“Gastroprotettori”, gli effetti collaterali indesiderati

“Gastroprotettori”, gli effetti collaterali indesiderati

28 Aprile 2025 Off Di La Redazione

I farmaci inibitori di pompa protonica hanno un effetto gastroprotettore ma possono provocare o peggiorare la Sindrome da sovracrescita batterica intestinale.

Negli ultimi decenni, i farmaci inibitori di pompa protonica (IPP) si sono affermati come la soluzione più comune per il trattamento del reflusso gastroesofageo e delle patologie acido-correlate, dalla gastrite cronica all’ulcera peptica. I recenti dati sui consumi sono stati messi in evidenza anche dall’Aifa: l’Italia è ai vertici europei per l’uso degli IPP. Il loro utilizzo, spesso protratto per anni, viene giustificato dalla percezione diffusa che si tratti di semplici “gastroprotettori”, capaci di proteggere lo stomaco senza particolari controindicazioni. Ma l’uso eccessivo di questi farmaci possa avere conseguenze significative sulla salute come spiega l’immunologo Mauro Minelli, docente di nutrizione umana e nutraceutica in un’intervista all’Adnkronos

Gli IPP agiscono bloccando un enzima chiave, H+/K+ ATPasi, ma più comunemente noto come pompa protonica, presente nelle cellule parietali gastriche responsabile della produzione di acido cloridrico nello stomaco. Questa azione riduce l’acidità gastrica necessaria per promuovere la scomposizione e, dunque, la predigestione del cibo, con un’azione che si manifesta sia dopo un pasto che a digiuno e, se da un lato allevia i sintomi del reflusso, dall’altro può alterare l’equilibrio digestivo e intestinale. Il problema si manifesta soprattutto quando la terapia viene protratta senza una reale necessità clinica.

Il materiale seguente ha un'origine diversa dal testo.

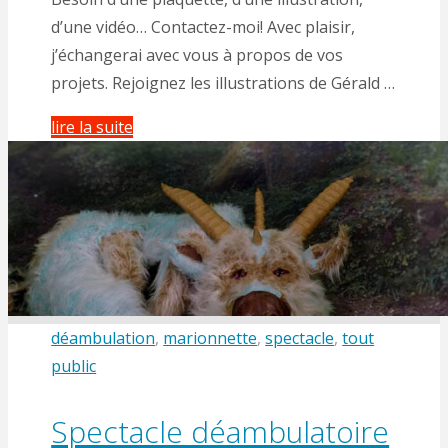
d’une vidéo… Contactez-moi! Avec plaisir,
j’échangerai avec vous à propos de vos
projets. Rejoignez les illustrations de Gérald …
"Les
lire la suite
Illustrations
de
Gérald"
déambulation
,
marionnette
,
spectacle
,
tout
public
Spectacle déambulatoire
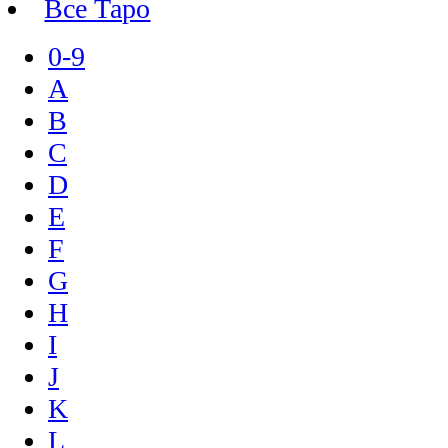
Все Таро
0-9
A
B
C
D
E
F
G
H
I
J
K
L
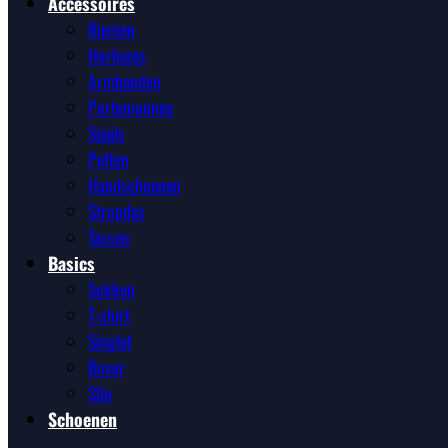
Accessoires
Riemen
Horloges
Armbanden
Portemonnee
Sjaals
Petten
Handschoenen
Stropdas
Tassen
Basics
Sokken
T-shirt
Singlet
Boxer
Slip
Schoenen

Minelli spiega che le nuove conoscenze sul microbiota hanno evidenziato quadri clinici caratterizzati da reflusso associato a sensazione di pizzicore in gola talvolta con tosse, tachicardia, disfagia (sensazione di difficoltà di ingoiare) raucedine e lingua patinosa, sapore metallico in bocca, alitosi che farebbero immediatamente pensare ad una malattia da reflusso gastroesofageo ma che in realtà possono derivare da un’eccessiva proliferazione di batteri nell’intestino tenue, condizione nota come SIBO (Sindrome da sovraccrescita batterica intestinale) portando all’uso inappropriato di inibitori della pompa protonica (IPP). L’uso prolungato di questi farmaci riduce l’acidità gastrica, favorendo la crescita batterica nel tenue e peggiorando la SIBO.

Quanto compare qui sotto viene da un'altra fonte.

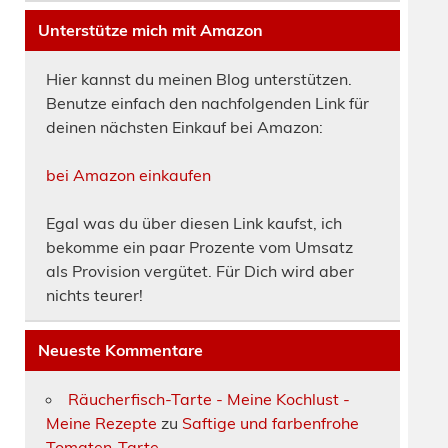
Unterstütze mich mit Amazon
Hier kannst du meinen Blog unterstützen.
Benutze einfach den nachfolgenden Link für
deinen nächsten Einkauf bei Amazon:
bei Amazon einkaufen
Egal was du über diesen Link kaufst, ich
bekomme ein paar Prozente vom Umsatz
als Provision vergütet. Für Dich wird aber
nichts teurer!
Neueste Kommentare
Räucherfisch-Tarte - Meine Kochlust -
Meine Rezepte
zu
Saftige und farbenfrohe
Tomaten-Tarte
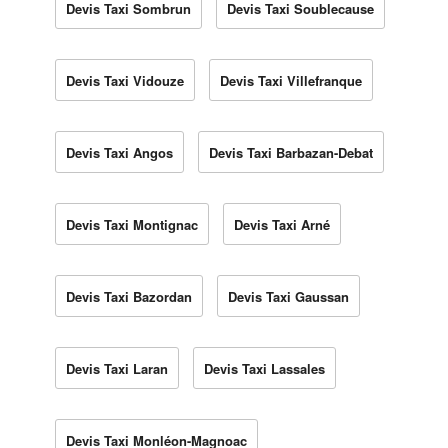
Devis Taxi Sombrun
Devis Taxi Soublecause
Devis Taxi Vidouze
Devis Taxi Villefranque
Devis Taxi Angos
Devis Taxi Barbazan-Debat
Devis Taxi Montignac
Devis Taxi Arné
Devis Taxi Bazordan
Devis Taxi Gaussan
Devis Taxi Laran
Devis Taxi Lassales
Devis Taxi Monléon-Magnoac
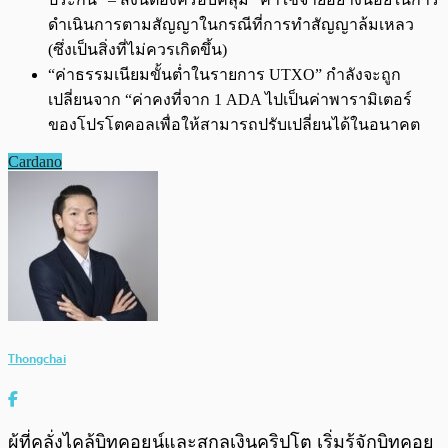
ดำเนินการตามสัญญาในกรณีที่การทำสัญญาล้มเหลว
(ซึ่งเป็นสิ่งที่ไม่ควรเกิดขึ้น)
“ค่าธรรมเนียมขั้นต่ำในรายการ UTXO” กำลังจะถูก
เปลี่ยนจาก “ค่าคงที่จาก 1 ADA ไปเป็นค่าพารามิเตอร์
ของโปรโตคอลเพื่อให้สามารถปรับเปลี่ยนได้ในอนาคต
Cardano
Thongchai
ผู้ที่คลั่งไคล้บิทคอยน์และสกุลเงินคริปโต เริ่มรู้จักบิทคอย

“Una delle cause più frequenti della SIBO – spiega Minelli – è proprio il consumo prolungato e continuativo di farmaci inibitori della pompa protonica è infatti il basso livello di acidità nello stomaco che favorisce l’insorgenza della Sibo. Nello stomaco grazie all’acido cloridrico il cibo viene predigerito ma se questa azione viene inibita dalla mancanza di acido cloridrico la cui produzione viene proprio bloccata dai farmaci suddetti allora succede che gli alimenti soprattutto quelli fermentabili raggiungeranno indigeriti i batteri fermentativi eventualmente presenti nel tenue alimentandoli e così potenziandone l’attività fermentante”.

Recentemente anche l’Aifa ha segnalato che in Italia c’è un uso eccessivo degli antiacidi tale da renderlo il paese “primo in Europa per consumi degli inibitori della pompa protonica, medicinali che se utilizzati in eccesso possono alterare la flora microbica intestinale, favorendo la selezione di germi multiresistenti, come il Clostridium difficile”.

Sono certamente tra i medicamenti più usati, conferma Minelli: “Rappresentando oltre il 90% del consumo di farmaci per l’ulcera peptica e la malattia da reflusso gastro-esofageo. Secondo dati recenti forniti dall’Osservatorio nazionale sull’impiego di medicinali, solo nel 2021 la spesa complessiva per gli Ipp è stata quantificata in 660 milioni di euro. Altro elemento importante da considerare è che la prevalenza d’uso di questi farmaci raggiunge il 60% nelle persone di età pari o superiore ai 75 anni. Si tratta di cifre enormi il cui valore, beninteso, non è aumentato per l’aumento dei prezzi, ma per il progressivo inarrestabile incremento delle prescrizioni. A fronte delle quali – conclude l’immunologo – una qualche riflessione va fatta”.